▸ **EXERCISE INPUT**:
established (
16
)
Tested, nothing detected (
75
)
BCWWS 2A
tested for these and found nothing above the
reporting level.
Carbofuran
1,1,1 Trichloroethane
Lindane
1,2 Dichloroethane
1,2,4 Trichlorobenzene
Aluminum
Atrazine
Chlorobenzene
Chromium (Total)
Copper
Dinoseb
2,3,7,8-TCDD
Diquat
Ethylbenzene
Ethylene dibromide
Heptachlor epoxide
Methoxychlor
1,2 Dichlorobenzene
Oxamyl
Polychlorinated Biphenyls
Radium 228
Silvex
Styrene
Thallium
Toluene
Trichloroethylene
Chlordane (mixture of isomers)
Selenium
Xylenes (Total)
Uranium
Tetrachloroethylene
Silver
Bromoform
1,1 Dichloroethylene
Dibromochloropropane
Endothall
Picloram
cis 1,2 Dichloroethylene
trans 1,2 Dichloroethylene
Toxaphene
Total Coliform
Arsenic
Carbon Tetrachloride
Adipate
...
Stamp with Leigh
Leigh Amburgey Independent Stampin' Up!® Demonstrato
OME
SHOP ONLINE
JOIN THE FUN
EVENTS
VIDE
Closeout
--
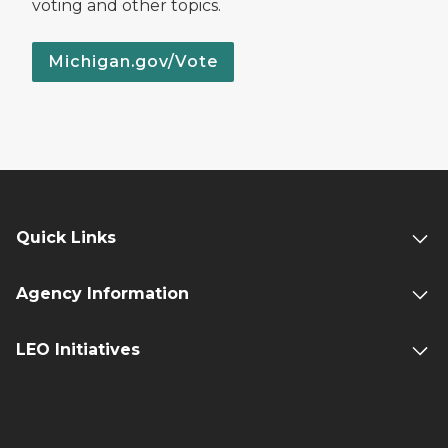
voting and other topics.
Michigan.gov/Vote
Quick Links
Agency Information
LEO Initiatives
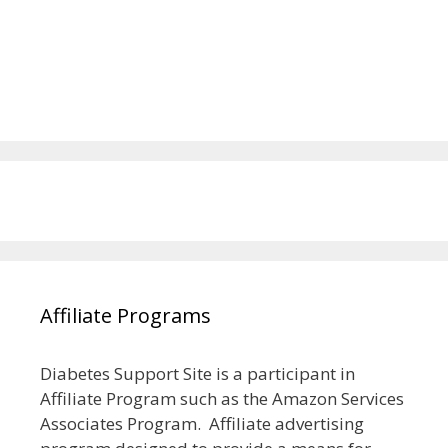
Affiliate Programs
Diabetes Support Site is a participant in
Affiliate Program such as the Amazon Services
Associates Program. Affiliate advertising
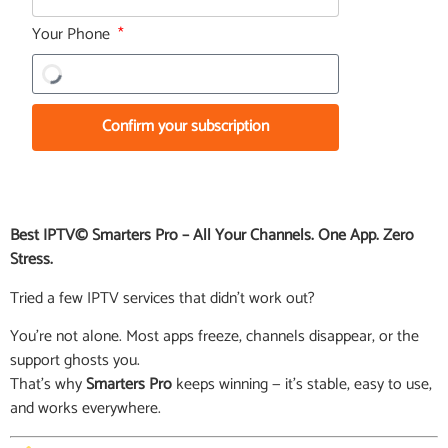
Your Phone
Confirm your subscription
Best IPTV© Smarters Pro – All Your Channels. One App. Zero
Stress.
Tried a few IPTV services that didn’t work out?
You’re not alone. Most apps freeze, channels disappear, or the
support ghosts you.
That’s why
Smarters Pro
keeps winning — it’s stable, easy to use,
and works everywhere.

▸ **PROBLEM TO SOLVE**: The lines above that hold the word "Affiliate" are the ones to copy.

▸ **RESPONSE TO THE TASK**:
Affiliate Programs
Affiliate Program such as the Amazon Services
Associates Program. Affiliate advertising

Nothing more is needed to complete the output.